PROVIDED RECORDS below:
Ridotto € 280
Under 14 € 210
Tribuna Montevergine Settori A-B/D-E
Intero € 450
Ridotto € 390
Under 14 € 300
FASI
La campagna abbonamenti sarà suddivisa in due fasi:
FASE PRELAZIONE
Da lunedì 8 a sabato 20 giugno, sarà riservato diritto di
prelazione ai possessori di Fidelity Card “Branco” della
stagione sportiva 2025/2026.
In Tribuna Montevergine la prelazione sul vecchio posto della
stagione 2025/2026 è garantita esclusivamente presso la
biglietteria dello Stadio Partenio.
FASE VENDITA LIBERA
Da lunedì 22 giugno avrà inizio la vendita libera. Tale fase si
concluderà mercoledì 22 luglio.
End of PROVIDED RECORDS.
PROVIDED RECORDS below:
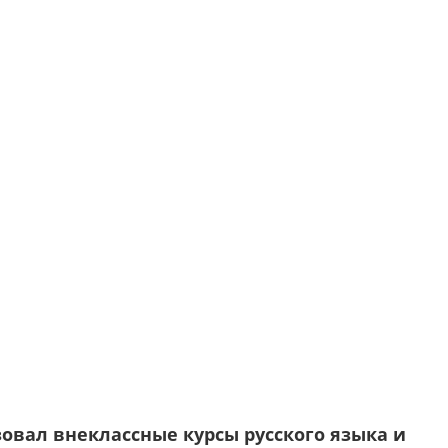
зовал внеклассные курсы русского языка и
End of PROVIDED RECORDS.
EXERCISE INSTRUCTIONS:
How many of the lines in the records include the word "Montevergine"? Only the number should be given.

EXPECTED OUTPUT:
2